Container Semantics and Functional Style in D - functional-programming

Does containers in D have value or reference semantics by default? If they have reference semantics doesn't that fundamentally hinder the use of functional programming style in D (compared to C++11's Move Semantics) such as in the following (academic) example:
auto Y = reverse(sort(X));
where X is a container.

Whether containers have value semantics or reference semantics depends entirely on the container. The only built-in containers are dynamic arrays, static arrays, and associative arrays. Static arrays have strict value semantics, because they sit on the stack. Associative arrays have strict reference semantics. And dynamic arrays mostly have reference semantics. They're elements don't get copied, but they do, so they end up with semantics which are a bit particular. I'd advise reading this article on D arrays for more details.
As for containers which are official but not built-in, the containers in std.container all have reference semantics, and in general, that's how containers should be, because it's highly inefficient to do otherwise. But since anyone can implement their own containers, anyone can create containers which are value types if they want to.
However, like C++, D does not take the route of having algorithms operate on containers, so as far as algorithms go, whether containers have reference or value semantics is pretty much irrelevant. In C++, algorithms operate on iterators, so if you wanted to sort a container, you'd do something like sort(container.begin(), container.end()). In D, they operate on ranges, so you'd do sort(container[]). In neither language would you actually sort a container directly.
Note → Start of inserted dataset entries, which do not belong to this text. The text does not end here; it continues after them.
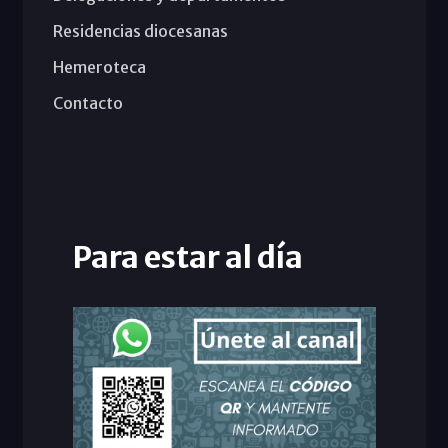
Residencias diocesanas
Hemeroteca
Contacto
Para estar al día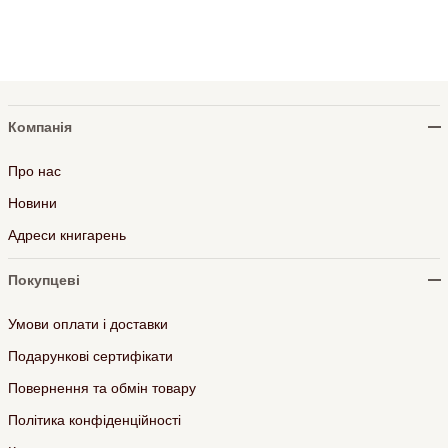
Компанія
Про нас
Новини
Адреси книгарень
Покупцеві
Умови оплати і доставки
Подарункові сертифікати
Повернення та обмін товару
Політика конфіденційності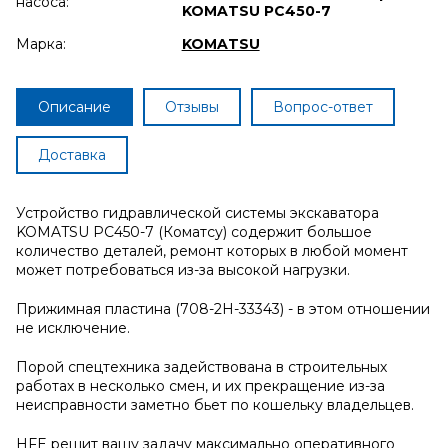
насоса:
KOMATSU PC450-7
Марка:
KOMATSU
Описание
Отзывы
Вопрос-ответ
Доставка
Устройство гидравлической системы экскаватора
KOMATSU PC450-7 (Коматсу) содержит большое
количество деталей, ремонт которых в любой момент
может потребоваться из-за высокой нагрузки.
Прижимная пластина (708-2H-33343) - в этом отношении
не исключение.
Порой спецтехника задействована в строительных
работах в несколько смен, и их прекращение из-за
неисправности заметно бьет по кошельку владельцев.
HFE решит вашу задачу максимально оперативного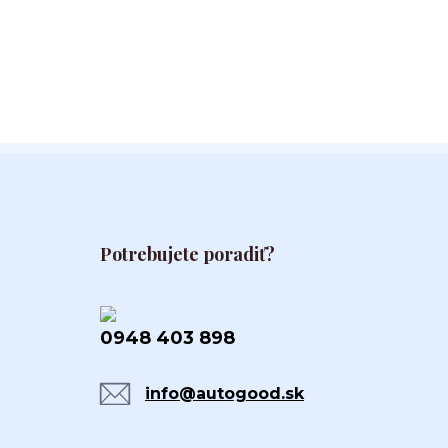
Potrebujete poradiť?
0948 403 898
info@autogood.sk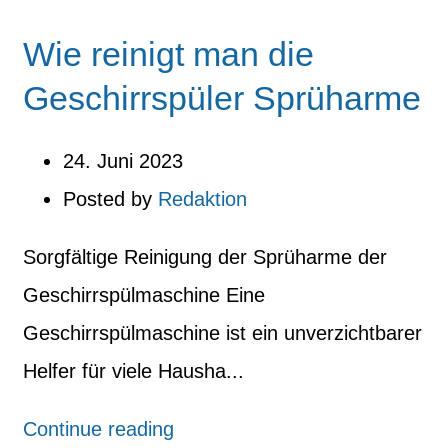
Wie reinigt man die
Geschirrspüler Sprüharme
24. Juni 2023
Posted by
Redaktion
Sorgfältige Reinigung der Sprüharme der
Geschirrspülmaschine Eine
Geschirrspülmaschine ist ein unverzichtbarer
Helfer für viele Hausha...
Continue reading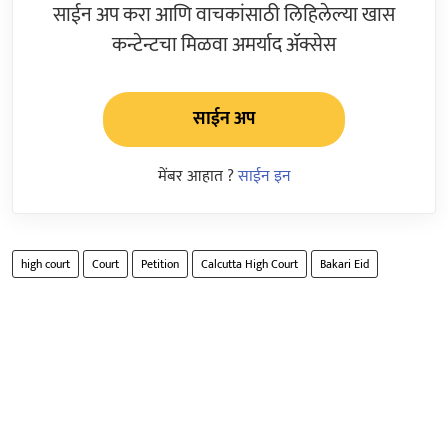
साईन अप करा आणि वाचकांसाठी लिहिलेल्या खास
कन्टेन्टचा मिळवा अमर्याद ॲक्सेस
साईन अप
मेंबर आहात ?
साईन इन
high court
Court
Petition
Calcutta High Court
Bakari Eid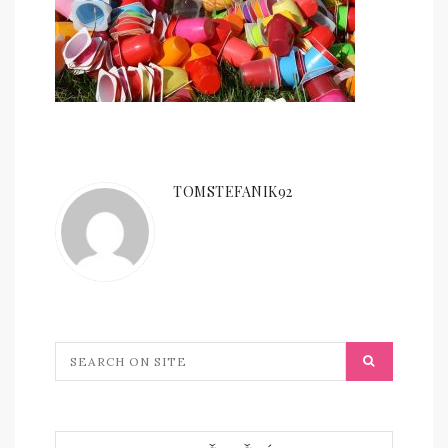
TOMSTEFANIK92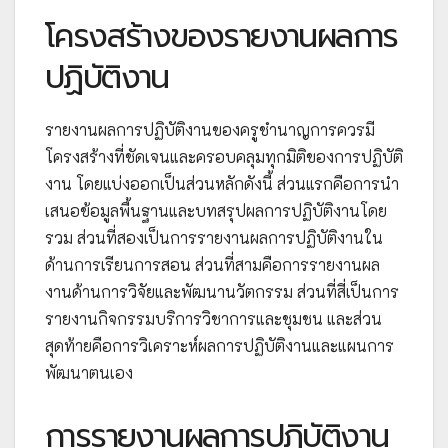
โครงสร้างของรายงานผลการ
ปฏิบัติงาน
รายงานผลการปฏิบัติงานของครูชำนาญการควรมี
โครงสร้างที่ชัดเจนและครอบคลุมทุกมิติของการปฏิบัติ
งาน โดยแบ่งออกเป็นส่วนหลักดังนี้ ส่วนแรกคือการนำ
เสนอข้อมูลพื้นฐานและบทสรุปผลการปฏิบัติงานโดย
รวม ส่วนที่สองเป็นการรายงานผลการปฏิบัติงานใน
ด้านการเรียนการสอน ส่วนที่สามคือการรายงานผล
งานด้านการวิจัยและพัฒนานวัตกรรม ส่วนที่สี่เป็นการ
รายงานกิจกรรมบริการวิชาการและชุมชน และส่วน
สุดท้ายคือการวิเคราะห์ผลการปฏิบัติงานและแผนการ
พัฒนาตนเอง
การรายงานผลการปฏิบัติงาน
Whether containers themselves have value or references semantics is therefore irrelevant to your typical algorithm.
However, D does better at functional programming with algorithms than C++ does, because ranges are better suited for it. Iterators have to be passed around in pairs, which doesn't work very well for chaining functions. Ranges, on the other hand, chain quite well, and Phobos takes advantage of this. It's one of its primary design principles that most of its functions operate on ranges to allow you to do in code what you typically end up doing on the unix command line with pipes, where you have a lot of generic tools/functions which generate output which you can pipe/pass to other tools/functions to operate on, allowing you to chain independent operations to do something specific to your needs rather than relying on someone to have written a program/function which did exactly what you want directly. Walter Bright discussed it recently in this article.
So, in D, it's easy to do something like:
auto stuff = sort(array(take(map!"a % 1000"(rndGen()), 100)));
or if you prefer UFCS (Universal Function Call Syntax):
auto stuff = rndGen().map!"a % 1000"().take(100).array().sort();
In either case, it generates a sorted list of 100 random numbers between 0 and 1000, and the code is in a functional style, which C++ would have a much harder time doing, and libraries which operate on containers rather than iterators or ranges would have an even harder time doing.

In-Built Containers
The only in-built containers in D are slices (also called arrays/dynamic arrays) and static arrays. The latter have value semantics (unlike in C and C++) - the entire array is (shallow) copied when passed around.
As for slices, they are value types with indirection, so you could say they have both value and reference semantics.
Imagine T[] as a struct like this:
struct Slice(T)
{
size_t length;
T* ptr;
}
Where ptr is a pointer to the first element of the slice, and length is the number of elements within the bounds of the slice. You can access the .ptr and .length fields of a slice, but while the data structure is identical to the above, it's actually a compiler built-in and thus not defined anywhere (the name Slice is just for demonstrative purposes).
Knowing this, you can see that copying a slice (assign to another variable, pass to a function etc.) just copies a length (no indrection - value semantics) and a pointer (has indirection - reference semantics).
In other words, a slice is a view into an array (located anywhere in memory), and there can be multiple views into the same array.
Algorithms
sort and reverse from std.algorithm work in-place to cater to as many users as possible. If the user wanted to put the result in a GC-allocated copy of the slice and leave the original unchanged, that can easily be done (X.dup). If the user wanted to put the result in a custom-allocated buffer, that can be done too. Finally, if the user wanted to sort in-place, this is an option. At any rate, any extra overhead is made explicit.
However, it's important to note that most algorithms in the standard library don't require mutation, instead returning lazily-evaluated range results, which is characteristic of functional programming.
User-Defined Containers
When it comes to user-defined containers, they can have whatever semantics they want - any configuration is possible in D.
The containers in std.container are reference types with .dup methods for making copies, thus slightly emulating slices.

Related

how do functional languages handle manipulating array arguments if arguments are non mutable?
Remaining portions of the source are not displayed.